I also thought fondly of Gough Whitlam, the reforming. progressive Prime Minister, who in three short years gave us so many of things we enjoy in Australia today. From 1972, Whitlam had to battle  an LNP conytrolled senate that had been elected three years or more before. These conservative senators thought reform and modernisation was tantamount to treason. They also believed that the Liberal National Party Coalition had a God given right to govern and were Born to Rule."                                                          They blocked Whitlam's election agenda. After eighteen months, Whitlam called a Double Dissolution of both houses. He won the election and as allowed by the Constitution, held  a joint sitting of both houses to pass bills like Universal Health Care, Equal Pay for Equal Work, One Vote-One Value, No fee Universities. No Fault Divorce, Cheaper Daycare. He got those and other bills passed but the Senate still refused to pass his newer legislation. It made no difference to the  LNP  senate that Whitlam had just won a second election that endorsed his policies.The LNP Senate dominace by the way came about because in defiance of all parliamentary conventions since Federation, state LNP governments replaced retiring Labor Senators with non Labor people.

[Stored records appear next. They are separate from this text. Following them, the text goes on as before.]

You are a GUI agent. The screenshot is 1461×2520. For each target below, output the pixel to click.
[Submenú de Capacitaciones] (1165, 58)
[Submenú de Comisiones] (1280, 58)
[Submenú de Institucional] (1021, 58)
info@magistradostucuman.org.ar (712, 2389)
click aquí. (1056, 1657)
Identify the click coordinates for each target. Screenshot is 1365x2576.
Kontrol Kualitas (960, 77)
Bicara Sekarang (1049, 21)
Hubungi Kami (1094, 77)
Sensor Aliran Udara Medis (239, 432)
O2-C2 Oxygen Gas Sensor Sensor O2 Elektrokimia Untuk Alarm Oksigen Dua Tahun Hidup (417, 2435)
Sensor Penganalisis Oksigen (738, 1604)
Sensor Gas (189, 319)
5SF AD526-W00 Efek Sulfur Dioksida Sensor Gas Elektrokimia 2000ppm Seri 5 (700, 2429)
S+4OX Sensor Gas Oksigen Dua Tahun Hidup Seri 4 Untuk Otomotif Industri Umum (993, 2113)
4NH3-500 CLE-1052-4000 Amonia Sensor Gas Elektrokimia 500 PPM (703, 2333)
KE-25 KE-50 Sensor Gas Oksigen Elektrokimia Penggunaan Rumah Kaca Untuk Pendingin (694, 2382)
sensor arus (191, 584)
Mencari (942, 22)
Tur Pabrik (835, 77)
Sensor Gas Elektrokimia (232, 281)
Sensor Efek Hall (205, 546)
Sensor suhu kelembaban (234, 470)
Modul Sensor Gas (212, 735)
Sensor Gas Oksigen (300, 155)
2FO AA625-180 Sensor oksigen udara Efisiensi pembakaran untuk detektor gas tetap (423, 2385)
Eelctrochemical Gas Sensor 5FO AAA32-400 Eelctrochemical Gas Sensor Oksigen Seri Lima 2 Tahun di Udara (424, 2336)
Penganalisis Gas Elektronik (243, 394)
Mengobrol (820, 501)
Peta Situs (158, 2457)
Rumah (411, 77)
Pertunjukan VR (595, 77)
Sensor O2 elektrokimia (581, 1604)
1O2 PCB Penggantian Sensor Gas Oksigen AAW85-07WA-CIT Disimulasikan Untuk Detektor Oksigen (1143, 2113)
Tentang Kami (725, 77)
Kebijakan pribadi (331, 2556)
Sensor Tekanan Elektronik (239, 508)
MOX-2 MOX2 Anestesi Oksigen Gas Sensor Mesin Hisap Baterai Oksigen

At the same time The  Governor General, John Kerr, who was constitutionally required to take advice only from the Prime Minister, started taking advice from  two justices of the High Court, from  Michael Heseltine,  the Queen's Private Secretary and even from  a malevelent Malcolm Fraser, who was now leading the LNP opposition on an all out war to get rid of Whitlam and his government.
To make matters worse, News media mogul Rupert Murdoch turned against Whitlam. Murdoch had supported Whitlam in 1972. However, when Whitlam refused to appoint Murdoch as Australia's High Commissioner to Great Britain, Murdoch was furious. He instructed his various editors to "Kill Whitlam", Murdoch's media spread vicious, sensational and untrue stories about various ministers in the Whitlam govermnent.                                                                                                                                                                     When the Senate blocked Supply Whitlam went to the Governor General's residence and asked him to dissolve the parliament and call a half senate election. Instead, on the advice of his many Liberal Party  advisers, Kerr sacked Whitlam. He then  made Malcom Fraser  the caretaker Prime Minister, even though he did not have a majority in the House of Representatives. Another precedent. Whitlam had been stabbed in the back by a derelict and egotistical Governor General and a tough as nails opposition leader who had not the slightest trouble breaking all sorts of Parliamentary conventions in order to gain political power, which he did in the subsequent election.                                                                                                                                                                                           I am certain that wherever he is today, Gough Whitlam gleefully watched Labor's annihilation of the Liberal Party and the impotence of the Murdoch/Stokes media to influence voter's opinions.                    No doubt Gough  proclaimed in imperious tones,"Men and Women of Australia! How sweet it is".             Oh, yes indeed!